■ **EXERCISE BRIEF**
Find "A horgász csapatunk" and "Antenna with Coaxial Feeding" in the records below. Copy the lines holding them and every line between, exactly, and no others.

----

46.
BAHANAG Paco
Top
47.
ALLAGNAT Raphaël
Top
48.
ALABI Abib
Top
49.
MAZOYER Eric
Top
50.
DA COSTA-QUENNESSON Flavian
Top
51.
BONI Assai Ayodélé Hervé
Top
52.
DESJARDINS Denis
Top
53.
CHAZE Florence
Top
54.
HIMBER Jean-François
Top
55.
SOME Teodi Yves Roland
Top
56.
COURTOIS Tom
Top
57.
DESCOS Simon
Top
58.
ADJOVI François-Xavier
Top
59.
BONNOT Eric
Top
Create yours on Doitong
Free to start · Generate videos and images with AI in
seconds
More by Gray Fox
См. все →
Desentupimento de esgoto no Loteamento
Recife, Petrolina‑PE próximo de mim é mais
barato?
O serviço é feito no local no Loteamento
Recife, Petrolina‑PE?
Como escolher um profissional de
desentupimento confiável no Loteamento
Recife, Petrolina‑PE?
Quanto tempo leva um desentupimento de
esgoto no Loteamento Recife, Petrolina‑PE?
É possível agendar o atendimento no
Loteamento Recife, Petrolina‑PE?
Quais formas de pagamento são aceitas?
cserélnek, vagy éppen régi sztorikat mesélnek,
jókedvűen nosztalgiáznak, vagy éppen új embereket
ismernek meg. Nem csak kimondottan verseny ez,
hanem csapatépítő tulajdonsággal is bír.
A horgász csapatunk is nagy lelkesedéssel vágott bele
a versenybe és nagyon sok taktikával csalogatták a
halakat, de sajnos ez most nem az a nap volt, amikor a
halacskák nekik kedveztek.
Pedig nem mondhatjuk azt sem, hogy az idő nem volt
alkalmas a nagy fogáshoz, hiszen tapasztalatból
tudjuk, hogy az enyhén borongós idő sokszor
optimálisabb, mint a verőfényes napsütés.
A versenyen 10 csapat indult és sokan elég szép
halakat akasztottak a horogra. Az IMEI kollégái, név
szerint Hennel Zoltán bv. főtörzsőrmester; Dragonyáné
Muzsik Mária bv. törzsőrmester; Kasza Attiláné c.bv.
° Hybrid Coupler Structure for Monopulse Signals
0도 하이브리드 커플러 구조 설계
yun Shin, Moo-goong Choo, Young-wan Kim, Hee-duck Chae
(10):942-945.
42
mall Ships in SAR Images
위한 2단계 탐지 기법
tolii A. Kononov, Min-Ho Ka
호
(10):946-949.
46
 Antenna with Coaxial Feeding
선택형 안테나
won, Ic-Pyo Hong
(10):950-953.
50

----

■ **EXERCISE ANSWER**
A horgász csapatunk is nagy lelkesedéssel vágott bele
a versenybe és nagyon sok taktikával csalogatták a
halakat, de sajnos ez most nem az a nap volt, amikor a
halacskák nekik kedveztek.
Pedig nem mondhatjuk azt sem, hogy az idő nem volt
alkalmas a nagy fogáshoz, hiszen tapasztalatból
tudjuk, hogy az enyhén borongós idő sokszor
optimálisabb, mint a verőfényes napsütés.
A versenyen 10 csapat indult és sokan elég szép
halakat akasztottak a horogra. Az IMEI kollégái, név
szerint Hennel Zoltán bv. főtörzsőrmester; Dragonyáné
Muzsik Mária bv. törzsőrmester; Kasza Attiláné c.bv.
° Hybrid Coupler Structure for Monopulse Signals
0도 하이브리드 커플러 구조 설계
yun Shin, Moo-goong Choo, Young-wan Kim, Hee-duck Chae
(10):942-945.
42
mall Ships in SAR Images
위한 2단계 탐지 기법
tolii A. Kononov, Min-Ho Ka
호
(10):946-949.
46
 Antenna with Coaxial Feeding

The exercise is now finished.